Le deuil douloureux des années psychédéliques
Les deux films partagent une mélancolie douloureuse, qui porte en elle le deuil d’une décennie, celle des années psychédéliques. Loin des visions hallucinées de La Cicatrice intérieure (1971), la drogue y apparaît comme une puissance destructrice (Garrel dit même vouloir faire “un film contre l’usage de l’héroïne”) : que ce soit à travers les électrochocs de L’Enfant secret ou la réminiscence de l’agression d’une femme noire par Nico.
Avec ce film de fantômes, hanté par la chanteuse (dont le personnage de Christa est le double) et par la mort de Jean Eustache (qui a mis fin à ses jours en 1981), le cinéaste tire un bilan noir et désespéré de la décennie passée.
Entièrement irrigué par les souvenirs et les expériences du cinéaste, le film croise la forme narrative du récit rétrospectif à une forme documentaire, le tournage d’un film en train de se faire. Ces deux logiques cohabitent en permanence grâce à un montage audacieux : les plans intègrent ce qui reste traditionnellement hors-champ et excèdent le bornage entre le “clap” du début de prise et le “couper” de la fin. Emblématique de cette période de transition dans l’œuvre de Garrel, ce montage accorde autant de valeur au simple enregistrement de la présence d’un corps et de sa photogénie, qu’à la fiction menée par les personnages.
Cristallisation de l’intime
À l’opposé de la narration conventionnelle, cette forme hybride est émaillée de faux raccords, de recadrages brutaux, de jeux de focale, de désynchronisation du son, autant de signes qui tendent vers le côté artisanal du cinéma. Mais chez Garrel, ces procédés ne visent pas à une quelconque distanciation brechtienne, ils s’apparentent davantage aux effets stylistiques de la poésie. Pour celui qui avait une “caméra à la place du cœur”, la technique est mise au service des affects et de la psyché, afin de créer des épiphanies visuelles qui saisissent le pli des émotions, comme ces gros plans muets sur les visages des acteurs. Le silence – que l’on entend si peu au cinéma, comme le suggérait Godard dans Bande à part –, vient libérer les plans de leur fonction narrative, au profit d’une émotion archaïque, éveillée par la simple captation d’un visage (comme pouvait le produire le cinéma muet, exemplairement dans La Passion de Jeanne d’Arc). Si ces scènes sont si bouleversantes, c’est qu’elles visent à conserver et célébrer un visage en l’arrachant au flux du présent. Tels les Screen Tests de Warhol, les visages de Mireille Perrier, Anne Wiazemsky, Jacques Bonnaffé, Chantal Akerman ou Jacques Doillon se soustraient à toute logique narrative et rejoignent ceux de Jean Seberg dans Les Hautes Solitudes et d’Edwige Belmore dans L’Enfant secret, dans une œuvre qui compte parmi les plus beaux gros plans de l’histoire du cinéma.
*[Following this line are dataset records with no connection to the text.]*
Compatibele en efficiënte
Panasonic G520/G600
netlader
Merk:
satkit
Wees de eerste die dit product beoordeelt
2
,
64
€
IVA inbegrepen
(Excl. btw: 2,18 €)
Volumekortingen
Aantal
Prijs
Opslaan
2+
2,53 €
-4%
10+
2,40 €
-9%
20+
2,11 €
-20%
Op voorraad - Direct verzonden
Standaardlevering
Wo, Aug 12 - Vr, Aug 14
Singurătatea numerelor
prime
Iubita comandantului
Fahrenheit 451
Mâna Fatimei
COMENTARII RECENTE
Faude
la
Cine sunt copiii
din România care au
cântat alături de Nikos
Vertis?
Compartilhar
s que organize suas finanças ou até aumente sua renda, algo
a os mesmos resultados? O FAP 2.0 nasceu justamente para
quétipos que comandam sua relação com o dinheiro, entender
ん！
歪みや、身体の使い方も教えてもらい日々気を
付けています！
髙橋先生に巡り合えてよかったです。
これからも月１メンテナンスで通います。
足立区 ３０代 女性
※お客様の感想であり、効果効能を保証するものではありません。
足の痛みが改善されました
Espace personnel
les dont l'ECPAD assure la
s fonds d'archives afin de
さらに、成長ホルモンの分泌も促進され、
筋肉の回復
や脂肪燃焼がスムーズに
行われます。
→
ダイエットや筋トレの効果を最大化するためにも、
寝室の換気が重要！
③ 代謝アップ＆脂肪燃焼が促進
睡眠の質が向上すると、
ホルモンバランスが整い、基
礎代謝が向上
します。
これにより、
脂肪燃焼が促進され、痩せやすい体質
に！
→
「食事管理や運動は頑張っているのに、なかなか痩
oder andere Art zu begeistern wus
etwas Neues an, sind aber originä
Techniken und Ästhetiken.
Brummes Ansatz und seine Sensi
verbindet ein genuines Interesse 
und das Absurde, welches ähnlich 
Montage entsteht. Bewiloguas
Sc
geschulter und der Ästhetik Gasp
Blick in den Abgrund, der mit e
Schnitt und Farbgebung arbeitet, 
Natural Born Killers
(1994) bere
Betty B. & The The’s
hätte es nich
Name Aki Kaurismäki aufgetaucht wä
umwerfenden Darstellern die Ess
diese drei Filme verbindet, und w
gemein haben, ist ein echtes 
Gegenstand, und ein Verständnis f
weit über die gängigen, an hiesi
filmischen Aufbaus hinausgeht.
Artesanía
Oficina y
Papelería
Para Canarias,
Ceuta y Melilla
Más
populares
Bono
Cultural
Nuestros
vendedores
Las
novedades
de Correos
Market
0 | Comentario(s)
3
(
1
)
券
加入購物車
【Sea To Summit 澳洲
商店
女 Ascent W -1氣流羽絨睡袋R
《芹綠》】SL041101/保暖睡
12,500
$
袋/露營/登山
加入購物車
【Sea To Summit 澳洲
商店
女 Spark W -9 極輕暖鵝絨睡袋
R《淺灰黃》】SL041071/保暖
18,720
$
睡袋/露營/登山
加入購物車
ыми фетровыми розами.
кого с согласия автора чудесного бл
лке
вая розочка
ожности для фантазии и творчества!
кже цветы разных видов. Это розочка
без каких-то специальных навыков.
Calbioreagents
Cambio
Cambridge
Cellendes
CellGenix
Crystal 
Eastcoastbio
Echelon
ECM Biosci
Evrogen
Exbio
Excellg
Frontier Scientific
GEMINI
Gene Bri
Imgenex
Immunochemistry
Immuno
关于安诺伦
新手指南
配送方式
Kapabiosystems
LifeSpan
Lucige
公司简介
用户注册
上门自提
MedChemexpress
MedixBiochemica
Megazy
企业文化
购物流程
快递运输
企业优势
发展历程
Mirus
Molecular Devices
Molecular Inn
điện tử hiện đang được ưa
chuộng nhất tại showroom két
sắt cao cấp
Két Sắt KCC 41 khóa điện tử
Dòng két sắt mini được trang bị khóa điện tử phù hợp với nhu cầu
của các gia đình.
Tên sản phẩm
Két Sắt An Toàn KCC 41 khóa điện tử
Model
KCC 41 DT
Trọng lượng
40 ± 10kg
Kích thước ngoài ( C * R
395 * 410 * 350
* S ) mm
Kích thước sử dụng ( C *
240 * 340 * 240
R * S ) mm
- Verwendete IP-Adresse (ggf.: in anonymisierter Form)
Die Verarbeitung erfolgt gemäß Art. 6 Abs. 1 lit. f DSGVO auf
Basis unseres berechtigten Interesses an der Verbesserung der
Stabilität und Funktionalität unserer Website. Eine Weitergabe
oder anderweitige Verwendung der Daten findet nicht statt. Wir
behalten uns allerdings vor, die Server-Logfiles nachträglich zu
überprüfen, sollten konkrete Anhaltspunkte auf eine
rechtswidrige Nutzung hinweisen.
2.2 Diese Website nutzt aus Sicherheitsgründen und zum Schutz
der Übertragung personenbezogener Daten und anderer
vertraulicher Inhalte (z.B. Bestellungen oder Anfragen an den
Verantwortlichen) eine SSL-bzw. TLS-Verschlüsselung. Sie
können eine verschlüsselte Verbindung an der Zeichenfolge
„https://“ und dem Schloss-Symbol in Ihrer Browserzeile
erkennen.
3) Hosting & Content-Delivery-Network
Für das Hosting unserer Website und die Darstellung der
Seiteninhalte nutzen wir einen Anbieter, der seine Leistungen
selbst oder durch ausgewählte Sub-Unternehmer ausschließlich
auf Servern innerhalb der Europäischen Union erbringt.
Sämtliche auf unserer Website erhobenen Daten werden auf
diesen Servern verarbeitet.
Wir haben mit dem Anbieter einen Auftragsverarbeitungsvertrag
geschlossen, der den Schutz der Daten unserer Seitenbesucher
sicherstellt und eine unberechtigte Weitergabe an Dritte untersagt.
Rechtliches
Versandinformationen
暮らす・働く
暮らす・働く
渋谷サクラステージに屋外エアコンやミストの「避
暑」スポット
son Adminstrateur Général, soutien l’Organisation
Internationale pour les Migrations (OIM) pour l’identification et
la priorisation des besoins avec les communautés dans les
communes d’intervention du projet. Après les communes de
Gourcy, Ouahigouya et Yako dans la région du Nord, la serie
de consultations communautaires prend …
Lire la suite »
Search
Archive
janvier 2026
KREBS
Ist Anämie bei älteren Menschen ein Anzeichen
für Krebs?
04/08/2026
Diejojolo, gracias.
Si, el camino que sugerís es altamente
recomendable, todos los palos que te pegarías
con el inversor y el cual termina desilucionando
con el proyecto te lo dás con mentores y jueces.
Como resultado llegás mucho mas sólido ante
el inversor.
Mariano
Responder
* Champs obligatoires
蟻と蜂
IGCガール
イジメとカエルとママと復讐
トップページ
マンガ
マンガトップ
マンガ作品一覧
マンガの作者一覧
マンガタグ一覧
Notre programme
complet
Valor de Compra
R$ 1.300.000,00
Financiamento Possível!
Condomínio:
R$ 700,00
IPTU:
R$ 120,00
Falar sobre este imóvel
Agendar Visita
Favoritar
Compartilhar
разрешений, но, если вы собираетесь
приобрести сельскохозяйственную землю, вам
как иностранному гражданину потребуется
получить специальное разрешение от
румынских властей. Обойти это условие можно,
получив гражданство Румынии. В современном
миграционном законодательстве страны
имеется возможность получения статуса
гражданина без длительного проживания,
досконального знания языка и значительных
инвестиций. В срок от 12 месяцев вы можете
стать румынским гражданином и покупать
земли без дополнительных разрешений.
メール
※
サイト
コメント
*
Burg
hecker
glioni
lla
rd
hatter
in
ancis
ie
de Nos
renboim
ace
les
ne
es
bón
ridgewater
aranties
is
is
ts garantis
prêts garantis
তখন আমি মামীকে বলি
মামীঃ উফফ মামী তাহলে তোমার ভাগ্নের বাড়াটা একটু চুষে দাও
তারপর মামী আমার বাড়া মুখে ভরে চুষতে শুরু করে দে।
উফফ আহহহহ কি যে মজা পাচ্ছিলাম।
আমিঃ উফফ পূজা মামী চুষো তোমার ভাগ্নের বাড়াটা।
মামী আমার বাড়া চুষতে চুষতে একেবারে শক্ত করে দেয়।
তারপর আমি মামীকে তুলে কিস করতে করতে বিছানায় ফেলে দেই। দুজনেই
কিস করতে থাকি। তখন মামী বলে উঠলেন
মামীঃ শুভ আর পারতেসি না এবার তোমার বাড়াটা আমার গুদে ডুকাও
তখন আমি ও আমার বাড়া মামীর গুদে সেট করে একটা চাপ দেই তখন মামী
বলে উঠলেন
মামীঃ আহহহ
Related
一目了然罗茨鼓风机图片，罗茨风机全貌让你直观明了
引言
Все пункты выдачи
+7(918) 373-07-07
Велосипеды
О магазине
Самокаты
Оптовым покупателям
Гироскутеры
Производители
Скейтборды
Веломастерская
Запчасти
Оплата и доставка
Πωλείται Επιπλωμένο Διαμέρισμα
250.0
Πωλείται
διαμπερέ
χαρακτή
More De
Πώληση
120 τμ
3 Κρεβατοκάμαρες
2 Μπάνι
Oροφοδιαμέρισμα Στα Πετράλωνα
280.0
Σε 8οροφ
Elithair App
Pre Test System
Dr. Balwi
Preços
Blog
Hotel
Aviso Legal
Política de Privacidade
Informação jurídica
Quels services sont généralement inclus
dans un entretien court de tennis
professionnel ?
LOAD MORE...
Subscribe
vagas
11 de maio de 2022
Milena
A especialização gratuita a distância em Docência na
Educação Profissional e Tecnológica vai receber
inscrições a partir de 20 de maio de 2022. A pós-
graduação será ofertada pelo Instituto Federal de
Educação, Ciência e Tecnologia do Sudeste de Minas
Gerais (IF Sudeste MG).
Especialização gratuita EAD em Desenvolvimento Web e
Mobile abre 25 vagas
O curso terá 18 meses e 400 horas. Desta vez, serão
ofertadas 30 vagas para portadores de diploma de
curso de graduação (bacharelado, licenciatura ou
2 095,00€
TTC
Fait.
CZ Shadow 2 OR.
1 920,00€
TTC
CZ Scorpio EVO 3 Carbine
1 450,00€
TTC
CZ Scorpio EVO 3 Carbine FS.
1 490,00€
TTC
À ce titre, la discussion entre Garrel et Doillon, sur le droit à filmer son enfant ou non, est révélatrice de ce rapport à l’image. Garrel finit par conclure : “Je vais le faire alors, filmer mon fils, parce que tu vois, c’est maintenant, c’est l’amour de ma vie.” Le cinéaste nous livre comme une redéfinition de l’ontologie bazinienne de l’image cinématographique : non seulement le cinéma embaume le réel, comme la “momie du changement”, mais il capture et conserve également l’amour éprouvé pour un être à un instant donné.
Ainsi, quand apparaît à l’écran une photographie du petit Louis et de son père sur la chanson Le Petit chevalier (issue de l’album Desertshore de Nico et interprétée par Ari Boulogne – le fils que Nico a eu avec Alain Delon, mais que ce dernier n’a pas reconnu), on a du mal à imaginer plus belle image de l’amour paternel et on en reste sidéré d’émotion.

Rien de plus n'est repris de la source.